Dewald Pretorius

Cricket information
- Batting: Right-handed
- Bowling: Right-arm fast

International information
- National side: South Africa;
- Test debut: 8 March 2002 v Australia
- Last Test: 21 August 2003 v England

Career statistics
| Competition | Test | First-class |
| Matches | 4 | 67 |
| Runs scored | 22 | 508 |
| Batting average | 7.33 | 9.76 |
| 100s/50s | 0/0 | 0/0 |
| Top score | 9 | 43 |
| Balls bowled | 570 | 11,413 |
| Wickets | 6 | 231 |
| Bowling average | 71.66 | 27.40 |
| 5 wickets in innings | 0 | 7 |
| 10 wickets in match | 0 | 0 |
| Best bowling | 4/115 | 6/49 |
| Catches/stumpings | 0/– | 16/– |
- Source: Cricinfo, 13 November 2022

= Dewald Pretorius =

South African cricketer (born 1977)

Dewald Pretorius (born 6 December 1977) is a South African cricketer.
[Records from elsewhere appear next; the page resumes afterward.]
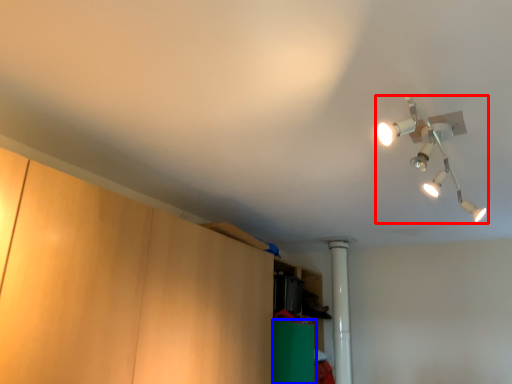 Question: Which of the following is the farthest to the observer, lamp (highlighted by a red box) or cabinetry (highlighted by a blue box)?

Choices:
 (A) lamp
 (B) cabinetry

Answer: (B) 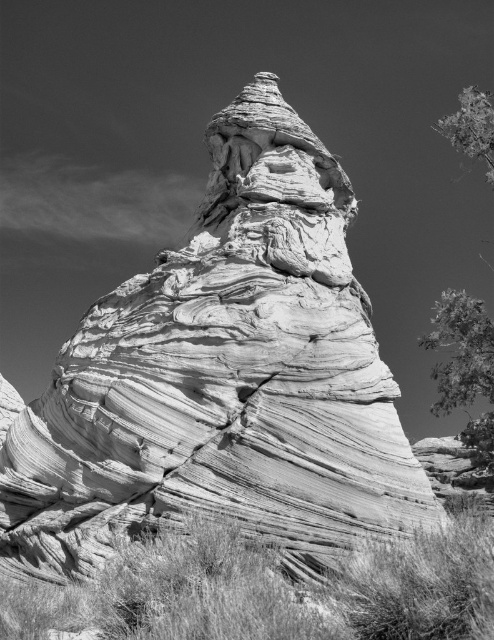 Question: Does green leafy tree at upper right have a larger size compared to smooth green leaves at upper right?

Choices:
 (A) yes
 (B) no

Answer: (A)

Question: Is the position of green leafy tree at upper right less distant than that of smooth green leaves at upper right?

Choices:
 (A) yes
 (B) no

Answer: (A)

Question: Is green leafy tree at upper right above smooth green leaves at upper right?

Choices:
 (A) yes
 (B) no

Answer: (B)

Question: Which point appears farthest from the camera in this image?

Choices:
 (A) coord(476,128)
 (B) coord(459,108)

Answer: (B)

Question: Which point is closer to the camera?

Choices:
 (A) pyautogui.click(x=475, y=384)
 (B) pyautogui.click(x=491, y=172)

Answer: (A) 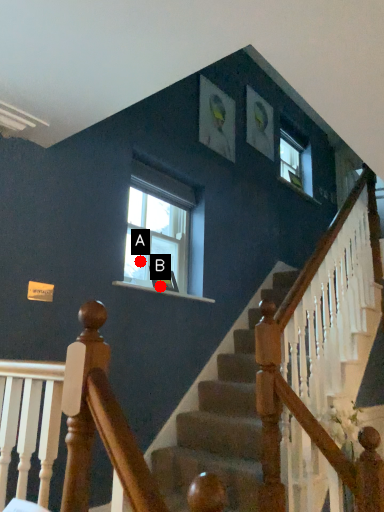 Question: Two points are circled on the image, labeled by A and B beside each circle. Which of the following is the farthest from the observer?

Choices:
 (A) A is further
 (B) B is further

Answer: (A) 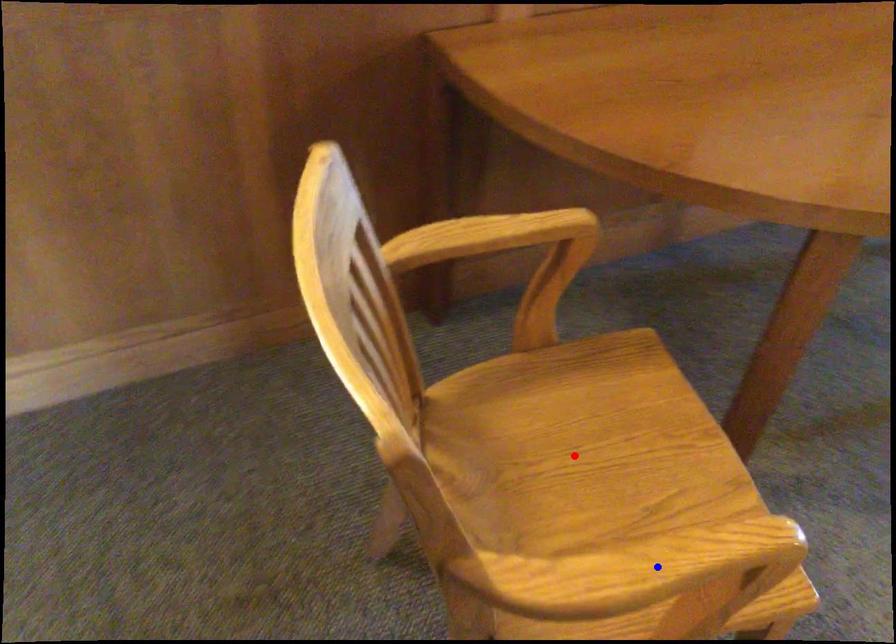 Question: Which of the two points in the image is closer to the camera?

Choices:
 (A) Blue point is closer.
 (B) Red point is closer.

Answer: (A) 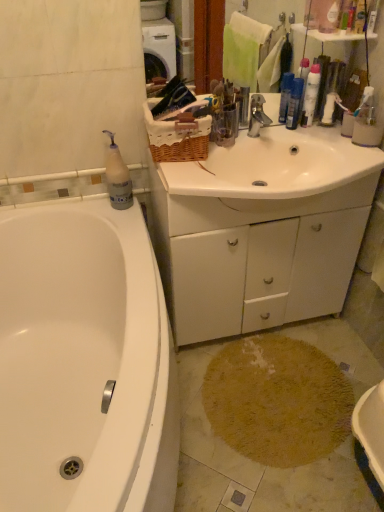 The height and width of the screenshot is (512, 384). In order to click on blank space situated above beige shaggy rug at lower center (from a real-world perspective) in this screenshot , I will do `click(282, 398)`. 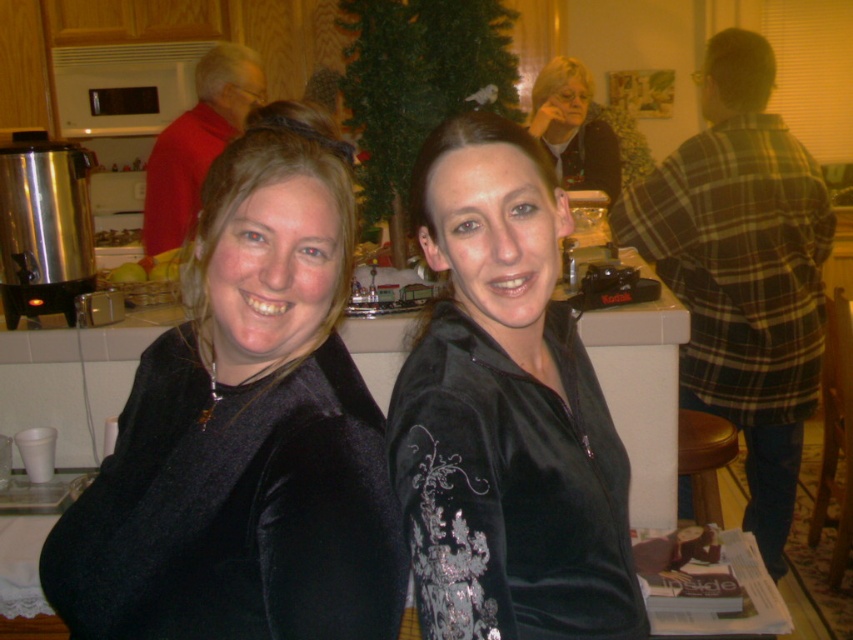 Question: Which point appears closest to the camera in this image?

Choices:
 (A) (717, 426)
 (B) (573, 116)
 (C) (552, 198)

Answer: (C)

Question: Is plaid flannel shirt at right above brown leather stool at lower right?

Choices:
 (A) no
 (B) yes

Answer: (B)

Question: Is velvet black jacket at center above plaid flannel shirt at right?

Choices:
 (A) yes
 (B) no

Answer: (B)

Question: Which object is farther from the camera taking this photo?

Choices:
 (A) matte black jacket at upper center
 (B) velvet black jacket at left
 (C) brown leather stool at lower right
 (D) yellow matte apples at left

Answer: (D)

Question: Which object is the farthest from the yellow matte apples at left?

Choices:
 (A) velvet black jacket at center
 (B) brown leather stool at lower right
 (C) velvet black jacket at left
 (D) plaid flannel shirt at right

Answer: (A)

Question: Observing the image, what is the correct spatial positioning of plaid flannel shirt at right in reference to brown leather stool at lower right?

Choices:
 (A) above
 (B) below

Answer: (A)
He is a right-arm fast bowler who debuted for the South Africa national cricket team in the second Test against Australia during the 2001/2002 series. He has not featured regularly for his country and has played only four Tests, last appearing in the fourth Test against England in 2003. Pretorius has also played, at county level, for the English sides Durham and Warwickshire, where he recorded career best List A figures of five wickets for 32 runs against Kent.

Pretorius achieved some notoriety during UK coverage of South Africa's 2003 Test series with England, because of his rather difficult and troubled childhood. The high point of his career came in the first Test of that tour (Pretorius' second Test), when in successive overs during a hostile spell he removed Michael Vaughan caught behind for 156 and clean bowled Alec Stewart for 38 with an in-swinging yorker, en route to career-best Test innings figures of 4–115.